• _Data_
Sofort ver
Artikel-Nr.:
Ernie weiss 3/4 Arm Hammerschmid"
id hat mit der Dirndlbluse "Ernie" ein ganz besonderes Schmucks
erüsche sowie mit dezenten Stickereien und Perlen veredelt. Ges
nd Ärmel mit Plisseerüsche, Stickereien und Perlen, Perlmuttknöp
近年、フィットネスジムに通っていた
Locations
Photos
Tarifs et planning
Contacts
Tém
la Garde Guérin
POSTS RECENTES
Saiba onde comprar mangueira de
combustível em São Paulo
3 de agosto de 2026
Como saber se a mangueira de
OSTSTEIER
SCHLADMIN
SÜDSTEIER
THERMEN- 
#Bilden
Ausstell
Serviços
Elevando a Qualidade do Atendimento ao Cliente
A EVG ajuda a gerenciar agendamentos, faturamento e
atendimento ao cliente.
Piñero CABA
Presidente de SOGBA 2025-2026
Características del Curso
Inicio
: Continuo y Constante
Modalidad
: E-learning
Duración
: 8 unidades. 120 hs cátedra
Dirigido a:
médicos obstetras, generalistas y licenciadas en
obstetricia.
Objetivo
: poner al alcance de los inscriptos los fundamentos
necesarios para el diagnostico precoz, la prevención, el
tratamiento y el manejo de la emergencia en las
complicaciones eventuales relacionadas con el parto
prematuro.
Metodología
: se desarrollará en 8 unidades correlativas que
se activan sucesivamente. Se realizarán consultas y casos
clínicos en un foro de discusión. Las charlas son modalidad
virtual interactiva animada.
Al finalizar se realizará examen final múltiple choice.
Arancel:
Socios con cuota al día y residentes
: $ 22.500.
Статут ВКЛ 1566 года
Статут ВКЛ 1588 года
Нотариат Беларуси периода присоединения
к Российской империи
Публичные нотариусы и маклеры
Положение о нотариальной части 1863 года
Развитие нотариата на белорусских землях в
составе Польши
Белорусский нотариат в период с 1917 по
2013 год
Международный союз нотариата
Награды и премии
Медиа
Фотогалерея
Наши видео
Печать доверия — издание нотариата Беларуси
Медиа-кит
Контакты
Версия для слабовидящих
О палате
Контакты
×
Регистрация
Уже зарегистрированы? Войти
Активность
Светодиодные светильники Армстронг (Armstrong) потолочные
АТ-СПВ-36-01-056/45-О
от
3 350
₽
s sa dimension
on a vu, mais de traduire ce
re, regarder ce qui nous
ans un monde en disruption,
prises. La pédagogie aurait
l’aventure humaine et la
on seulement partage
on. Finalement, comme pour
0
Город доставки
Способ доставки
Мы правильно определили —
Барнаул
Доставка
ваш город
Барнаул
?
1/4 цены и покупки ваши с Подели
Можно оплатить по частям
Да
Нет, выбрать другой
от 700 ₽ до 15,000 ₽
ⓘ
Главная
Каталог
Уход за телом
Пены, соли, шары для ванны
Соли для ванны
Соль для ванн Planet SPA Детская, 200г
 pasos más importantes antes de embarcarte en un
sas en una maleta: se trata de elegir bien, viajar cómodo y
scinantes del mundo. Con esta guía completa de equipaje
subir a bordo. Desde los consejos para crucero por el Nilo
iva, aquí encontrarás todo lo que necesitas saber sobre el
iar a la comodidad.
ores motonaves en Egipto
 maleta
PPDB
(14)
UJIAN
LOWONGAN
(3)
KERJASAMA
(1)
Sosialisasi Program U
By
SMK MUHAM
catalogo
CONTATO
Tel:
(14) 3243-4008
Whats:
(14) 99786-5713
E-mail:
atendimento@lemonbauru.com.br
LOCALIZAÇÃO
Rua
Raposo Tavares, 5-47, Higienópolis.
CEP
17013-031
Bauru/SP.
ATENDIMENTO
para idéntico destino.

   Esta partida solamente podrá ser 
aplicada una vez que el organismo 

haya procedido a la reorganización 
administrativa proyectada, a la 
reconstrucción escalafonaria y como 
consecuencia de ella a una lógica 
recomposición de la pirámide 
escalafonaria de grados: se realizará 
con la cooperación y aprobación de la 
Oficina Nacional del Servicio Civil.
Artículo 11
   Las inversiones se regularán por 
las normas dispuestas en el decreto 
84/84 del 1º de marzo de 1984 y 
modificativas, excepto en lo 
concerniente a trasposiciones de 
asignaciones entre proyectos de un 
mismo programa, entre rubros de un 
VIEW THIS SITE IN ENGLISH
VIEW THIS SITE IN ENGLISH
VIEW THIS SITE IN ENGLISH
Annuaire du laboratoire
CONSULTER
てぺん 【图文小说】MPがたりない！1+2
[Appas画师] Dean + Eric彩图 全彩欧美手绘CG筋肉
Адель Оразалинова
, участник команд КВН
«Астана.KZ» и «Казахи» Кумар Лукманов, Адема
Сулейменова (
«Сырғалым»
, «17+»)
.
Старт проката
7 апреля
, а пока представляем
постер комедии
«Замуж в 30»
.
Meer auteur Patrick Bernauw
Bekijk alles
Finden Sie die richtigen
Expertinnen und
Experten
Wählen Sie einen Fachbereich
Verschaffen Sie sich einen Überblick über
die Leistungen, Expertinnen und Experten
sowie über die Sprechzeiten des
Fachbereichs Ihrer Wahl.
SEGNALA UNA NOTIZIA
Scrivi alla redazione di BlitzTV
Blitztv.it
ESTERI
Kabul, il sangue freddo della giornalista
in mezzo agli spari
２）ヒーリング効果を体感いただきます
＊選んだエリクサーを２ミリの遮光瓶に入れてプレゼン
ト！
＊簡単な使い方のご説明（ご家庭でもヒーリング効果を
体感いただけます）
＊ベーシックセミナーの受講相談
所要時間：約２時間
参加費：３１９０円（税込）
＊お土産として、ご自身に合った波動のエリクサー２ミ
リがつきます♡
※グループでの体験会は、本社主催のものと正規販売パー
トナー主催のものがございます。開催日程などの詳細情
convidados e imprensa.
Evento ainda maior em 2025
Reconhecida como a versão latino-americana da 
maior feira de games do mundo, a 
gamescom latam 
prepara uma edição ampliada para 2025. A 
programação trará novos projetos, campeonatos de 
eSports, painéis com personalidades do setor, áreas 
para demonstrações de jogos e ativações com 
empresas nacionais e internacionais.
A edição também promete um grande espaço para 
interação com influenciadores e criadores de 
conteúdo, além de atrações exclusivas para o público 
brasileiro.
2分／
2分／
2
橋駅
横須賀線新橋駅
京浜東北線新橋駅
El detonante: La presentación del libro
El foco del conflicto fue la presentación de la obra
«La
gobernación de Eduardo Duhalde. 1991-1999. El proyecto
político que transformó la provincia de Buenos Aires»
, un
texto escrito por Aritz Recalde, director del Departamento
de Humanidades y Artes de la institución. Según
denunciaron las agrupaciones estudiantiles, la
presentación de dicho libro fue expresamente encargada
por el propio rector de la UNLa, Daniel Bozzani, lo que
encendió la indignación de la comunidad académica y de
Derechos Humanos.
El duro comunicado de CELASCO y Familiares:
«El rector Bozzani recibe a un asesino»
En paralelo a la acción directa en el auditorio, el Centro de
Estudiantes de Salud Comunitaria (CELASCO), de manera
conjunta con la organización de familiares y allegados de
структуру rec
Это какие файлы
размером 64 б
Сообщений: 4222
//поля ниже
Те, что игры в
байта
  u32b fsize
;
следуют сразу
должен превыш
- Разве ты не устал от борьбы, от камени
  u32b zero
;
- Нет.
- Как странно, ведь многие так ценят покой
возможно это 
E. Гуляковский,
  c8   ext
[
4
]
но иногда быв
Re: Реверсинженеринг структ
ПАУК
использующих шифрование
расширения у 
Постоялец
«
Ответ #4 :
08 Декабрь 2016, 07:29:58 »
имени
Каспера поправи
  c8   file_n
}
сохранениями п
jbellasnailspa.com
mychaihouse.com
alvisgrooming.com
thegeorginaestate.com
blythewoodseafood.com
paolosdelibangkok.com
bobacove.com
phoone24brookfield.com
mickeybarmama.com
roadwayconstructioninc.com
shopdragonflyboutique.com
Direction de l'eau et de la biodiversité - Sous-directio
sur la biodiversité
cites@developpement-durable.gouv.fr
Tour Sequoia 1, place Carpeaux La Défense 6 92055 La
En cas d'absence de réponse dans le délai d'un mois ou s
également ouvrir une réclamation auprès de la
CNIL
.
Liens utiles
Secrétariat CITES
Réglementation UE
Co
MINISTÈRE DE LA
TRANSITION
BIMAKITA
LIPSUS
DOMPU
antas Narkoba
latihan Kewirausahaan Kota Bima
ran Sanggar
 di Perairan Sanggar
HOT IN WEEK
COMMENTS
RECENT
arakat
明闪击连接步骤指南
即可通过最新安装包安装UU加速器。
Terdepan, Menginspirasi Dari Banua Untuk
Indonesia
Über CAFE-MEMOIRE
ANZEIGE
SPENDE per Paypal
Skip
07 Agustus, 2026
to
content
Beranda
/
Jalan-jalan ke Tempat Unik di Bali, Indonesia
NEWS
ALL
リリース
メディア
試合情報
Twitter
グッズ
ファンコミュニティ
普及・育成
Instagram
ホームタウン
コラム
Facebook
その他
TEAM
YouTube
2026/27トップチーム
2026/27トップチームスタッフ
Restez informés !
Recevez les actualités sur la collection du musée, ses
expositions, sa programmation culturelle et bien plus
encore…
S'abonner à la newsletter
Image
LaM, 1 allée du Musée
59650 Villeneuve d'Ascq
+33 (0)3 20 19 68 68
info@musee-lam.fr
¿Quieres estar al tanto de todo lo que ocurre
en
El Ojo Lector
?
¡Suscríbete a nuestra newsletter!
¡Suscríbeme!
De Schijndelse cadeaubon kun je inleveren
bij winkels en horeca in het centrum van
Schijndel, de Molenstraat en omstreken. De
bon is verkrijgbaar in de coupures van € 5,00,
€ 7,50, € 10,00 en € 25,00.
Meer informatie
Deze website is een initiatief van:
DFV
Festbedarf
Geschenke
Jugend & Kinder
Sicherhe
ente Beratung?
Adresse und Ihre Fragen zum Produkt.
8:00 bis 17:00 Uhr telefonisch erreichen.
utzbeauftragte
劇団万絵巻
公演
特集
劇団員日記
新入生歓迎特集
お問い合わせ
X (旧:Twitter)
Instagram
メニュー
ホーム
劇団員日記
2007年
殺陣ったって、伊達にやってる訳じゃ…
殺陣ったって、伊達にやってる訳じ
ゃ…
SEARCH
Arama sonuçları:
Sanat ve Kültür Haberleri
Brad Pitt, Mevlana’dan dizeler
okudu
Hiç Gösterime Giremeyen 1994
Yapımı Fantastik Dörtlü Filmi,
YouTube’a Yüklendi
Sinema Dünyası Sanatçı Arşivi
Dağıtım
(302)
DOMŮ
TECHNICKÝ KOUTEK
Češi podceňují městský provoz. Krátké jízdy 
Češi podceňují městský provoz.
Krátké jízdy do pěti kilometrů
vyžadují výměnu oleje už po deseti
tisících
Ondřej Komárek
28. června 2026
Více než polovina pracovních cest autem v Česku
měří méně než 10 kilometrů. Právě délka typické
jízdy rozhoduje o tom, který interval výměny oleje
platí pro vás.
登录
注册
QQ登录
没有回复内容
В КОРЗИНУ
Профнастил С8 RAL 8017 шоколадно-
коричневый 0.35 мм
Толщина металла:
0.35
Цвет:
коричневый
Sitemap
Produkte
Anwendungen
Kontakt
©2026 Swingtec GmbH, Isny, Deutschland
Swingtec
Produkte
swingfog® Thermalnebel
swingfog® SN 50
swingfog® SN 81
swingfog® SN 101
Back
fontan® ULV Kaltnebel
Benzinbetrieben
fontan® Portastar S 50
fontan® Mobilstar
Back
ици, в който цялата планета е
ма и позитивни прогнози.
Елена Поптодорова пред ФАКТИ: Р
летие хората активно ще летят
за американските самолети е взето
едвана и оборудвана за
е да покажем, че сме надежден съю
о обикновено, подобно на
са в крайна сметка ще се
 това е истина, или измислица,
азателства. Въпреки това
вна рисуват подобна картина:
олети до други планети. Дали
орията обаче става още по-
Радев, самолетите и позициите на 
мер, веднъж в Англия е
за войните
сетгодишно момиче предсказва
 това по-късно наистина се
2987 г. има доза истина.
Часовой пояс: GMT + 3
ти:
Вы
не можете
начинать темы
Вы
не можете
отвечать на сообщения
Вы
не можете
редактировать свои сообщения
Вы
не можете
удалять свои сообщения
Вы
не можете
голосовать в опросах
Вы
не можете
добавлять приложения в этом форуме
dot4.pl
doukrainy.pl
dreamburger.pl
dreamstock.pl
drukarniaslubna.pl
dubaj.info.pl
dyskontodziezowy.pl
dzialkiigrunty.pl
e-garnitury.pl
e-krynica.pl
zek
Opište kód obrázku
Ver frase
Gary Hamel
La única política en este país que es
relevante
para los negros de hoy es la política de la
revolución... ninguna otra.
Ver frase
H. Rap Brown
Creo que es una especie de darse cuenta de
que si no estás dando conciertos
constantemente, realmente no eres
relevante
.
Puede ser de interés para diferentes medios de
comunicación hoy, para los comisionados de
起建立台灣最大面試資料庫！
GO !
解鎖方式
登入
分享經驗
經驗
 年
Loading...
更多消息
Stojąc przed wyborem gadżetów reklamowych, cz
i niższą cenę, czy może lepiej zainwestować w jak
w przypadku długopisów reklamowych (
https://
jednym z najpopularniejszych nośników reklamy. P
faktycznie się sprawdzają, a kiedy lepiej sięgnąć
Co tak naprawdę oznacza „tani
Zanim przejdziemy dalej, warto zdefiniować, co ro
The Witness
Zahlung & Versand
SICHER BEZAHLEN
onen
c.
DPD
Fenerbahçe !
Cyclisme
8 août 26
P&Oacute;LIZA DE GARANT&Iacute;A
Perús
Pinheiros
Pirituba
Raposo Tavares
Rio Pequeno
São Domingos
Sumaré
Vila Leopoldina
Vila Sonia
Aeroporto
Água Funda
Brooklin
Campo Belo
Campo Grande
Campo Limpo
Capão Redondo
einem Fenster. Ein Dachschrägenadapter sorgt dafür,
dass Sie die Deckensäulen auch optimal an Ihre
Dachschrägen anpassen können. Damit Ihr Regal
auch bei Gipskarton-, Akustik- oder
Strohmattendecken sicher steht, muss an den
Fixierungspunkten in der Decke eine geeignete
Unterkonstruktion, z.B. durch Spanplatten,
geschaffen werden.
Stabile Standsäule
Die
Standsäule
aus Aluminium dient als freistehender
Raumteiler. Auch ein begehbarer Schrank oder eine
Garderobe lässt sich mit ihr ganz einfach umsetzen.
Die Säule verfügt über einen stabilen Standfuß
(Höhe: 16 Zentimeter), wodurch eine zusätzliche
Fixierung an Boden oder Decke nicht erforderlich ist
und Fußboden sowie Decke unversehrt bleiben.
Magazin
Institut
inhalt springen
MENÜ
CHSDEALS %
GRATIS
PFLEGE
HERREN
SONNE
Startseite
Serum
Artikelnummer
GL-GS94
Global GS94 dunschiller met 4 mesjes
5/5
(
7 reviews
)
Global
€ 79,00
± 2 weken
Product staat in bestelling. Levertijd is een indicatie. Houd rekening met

• _What you are asked to do_
Find every line in the listing that holds the string "Raposo", then say how many there are as a bare number.

• _Answer for this exercise_
2